SAR (Search and Rescue): Specialized aviation missions to locate and assist individuals in distress, often under government contracts.

Irish Coast Guard contract: A long-term agreement under which Bristow provides search and rescue helicopter services to the Republic of Ireland, currently in transition to full operational run rate.

U.K. SAR 2G contract: The next-generation search and rescue contract awarded to Bristow for the United Kingdom, currently in transition phase.

Sale leaseback: A financial transaction in which Bristow sells an asset (e.g., an aircraft) and leases it back for operational use, improving liquidity while retaining access to fleet capacity.

Full Conference Call Transcript

Chris Bradshaw: Thank you, Red. To begin, I want to commend the Bristow team for their steadfast dedication to deliver safe, efficient, and reliable services despite the persistent supply chain challenges that have plagued the aviation industry in general and the civilian helicopter industry in particular for the last four years. I appreciate our team's unwavering commitment to operational excellence and delivering the best possible outcome for our customers and stakeholders. We are also pleased to report another quarter of strong financial performance, with adjusted EBITDA of $67.1 million in Q3 2025. Looking forward, Bristow continues to have a positive outlook for offshore energy services activity.

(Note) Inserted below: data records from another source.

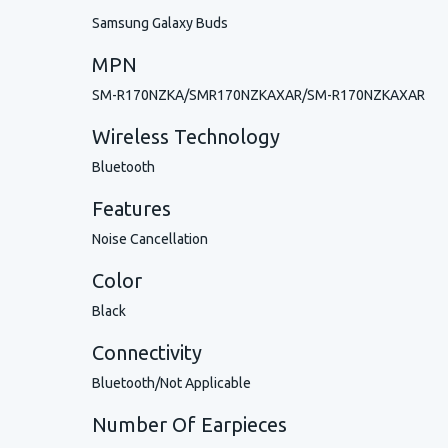
Samsung Galaxy Buds
MPN
SM-R170NZKA/SMR170NZKAXAR/SM-R170NZKAXAR
Wireless Technology
Bluetooth
Features
Noise Cancellation
Color
Black
Connectivity
Bluetooth/Not Applicable
Number Of Earpieces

Deepwater projects are favorably positioned, offering attractive relative returns within the asset portfolios of oil and gas companies, and we believe offshore projects will receive an increasing share of upstream capital investment. This positive long-term demand outlook is paired with a tight supply dynamic. The fleet status for offshore configured heavy and super medium helicopters remains near full effective utilization levels. The ability to bring in new capacity remains constrained with production lines that must be shared with military aircraft orders and current manufacturing lead times of approximately 24 months. We believe the tight supply of offshore helicopters supports a more constructive outlook for our sector relative to some other offshore equipment sectors.

In addition, 2026 represents an important inflection point for Bristow's Government Services business. As we reach the full operational run rate under the Irish Coast Guard contract and continue the transition to the new UK SAR 2G contract in The United Kingdom. While the cost incurred to effectuate these contract transitions have caused a negative drag on profitability in 2025, that impact inverts in 2026. With adjusted operating income from our Government Services business nearly doubling year over year. For the company as a whole, I would highlight that the midpoint of Bristow's 2026 adjusted EBITDA guidance represents a 27% increase over the midpoint in 2025, reflecting the robust growth expectations for our business.

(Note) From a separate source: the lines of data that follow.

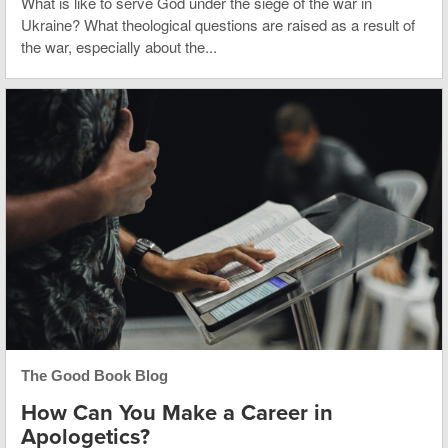
What is like to serve God under the siege of the war in
Ukraine? What theological questions are raised as a result of
the war, especially about the...
The Good Book Blog
How Can You Make a Career in
Apologetics?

I will now hand it over to our CFO for a more detailed discussion of Q3 results and our financial outlook. Jennifer?

Jennifer Whalen: Thank you, Chris. And good morning, everyone. As Chris noted, we are pleased to report another quarter of strong financial results with total revenues reflecting an increase of $9.9 million and adjusted EBITDA reflecting an increase of $6.4 million on a consolidated sequential basis. Both of which were primarily driven by our government services and other services segment. We have also updated and tightened our 2025 and 2026 outlook ranges, which I will discuss further on during this call. Turning now to our sequential quarter segment financial results. Beginning with our Offshore Energy Services or OES segment. Revenues and adjusted operating income were both $2.4 million lower this quarter.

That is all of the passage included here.